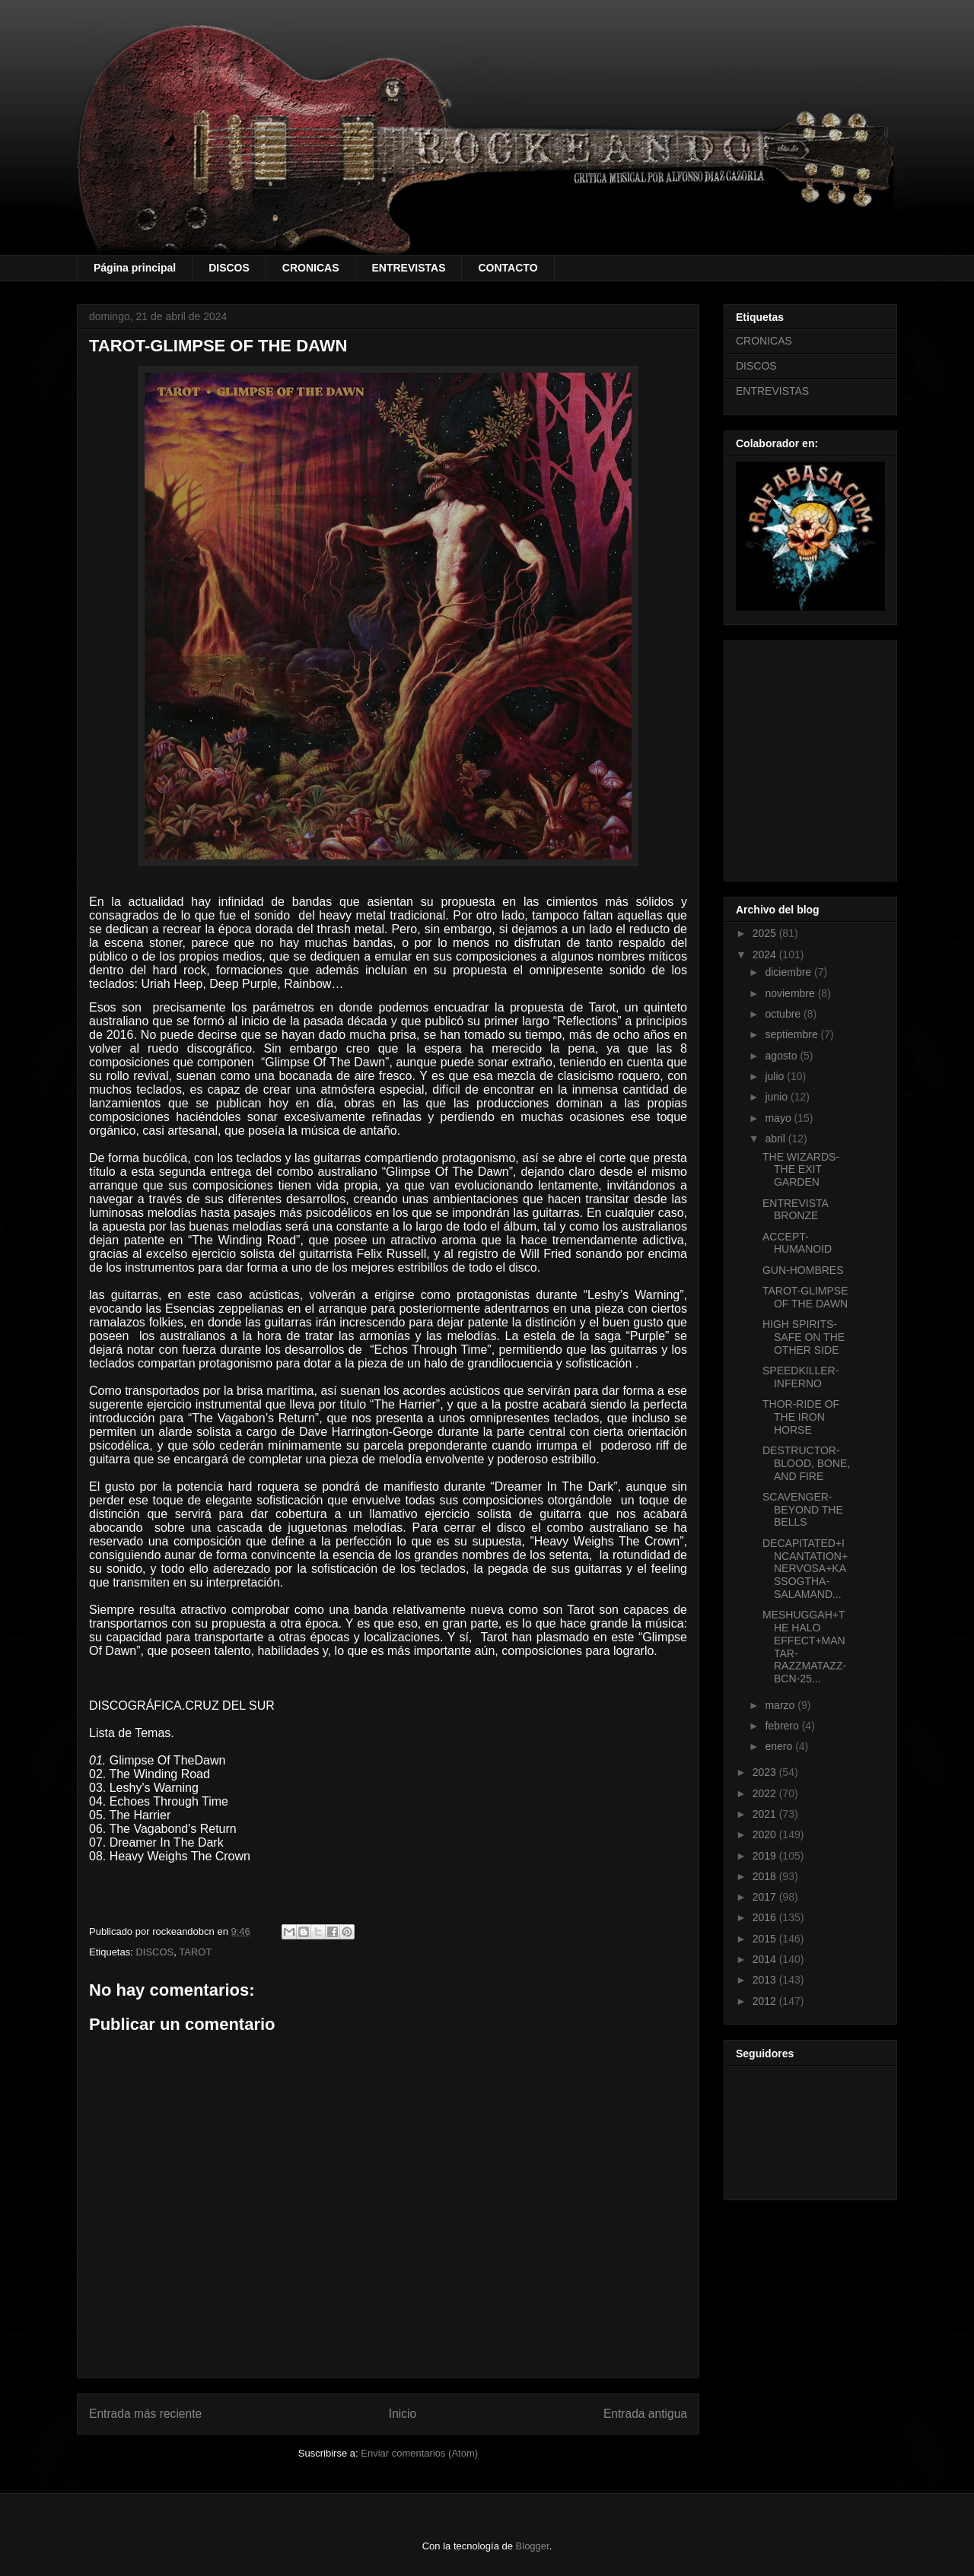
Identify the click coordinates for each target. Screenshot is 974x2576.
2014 (766, 1959)
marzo (781, 1705)
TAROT (195, 1952)
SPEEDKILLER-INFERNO (800, 1377)
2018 (766, 1876)
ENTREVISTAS (409, 268)
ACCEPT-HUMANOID (797, 1243)
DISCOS (229, 268)
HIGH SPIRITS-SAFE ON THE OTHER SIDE (803, 1337)
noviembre (791, 993)
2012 (766, 2001)
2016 (766, 1917)
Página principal (135, 268)
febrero (783, 1726)
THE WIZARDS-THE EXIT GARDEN (800, 1170)
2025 (766, 933)
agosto (782, 1056)
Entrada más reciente (145, 2413)
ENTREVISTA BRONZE (795, 1209)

^^^^

Every entry in the listing is to be duplicated precisely, except for its pictures.

Identify the click coordinates for each target. Screenshot is 974x2576.
2014 (766, 1959)
marzo (781, 1705)
TAROT (195, 1952)
SPEEDKILLER-INFERNO (800, 1377)
2018 (766, 1876)
ENTREVISTAS (409, 268)
ACCEPT-HUMANOID (797, 1243)
DISCOS (229, 268)
HIGH SPIRITS-SAFE ON THE OTHER SIDE (803, 1337)
noviembre (791, 993)
2012 (766, 2001)
2016 (766, 1917)
Página principal (135, 268)
febrero (783, 1726)
THE WIZARDS-THE EXIT GARDEN (800, 1170)
2025 (766, 933)
agosto (782, 1056)
Entrada más reciente (145, 2413)
ENTREVISTA BRONZE (795, 1209)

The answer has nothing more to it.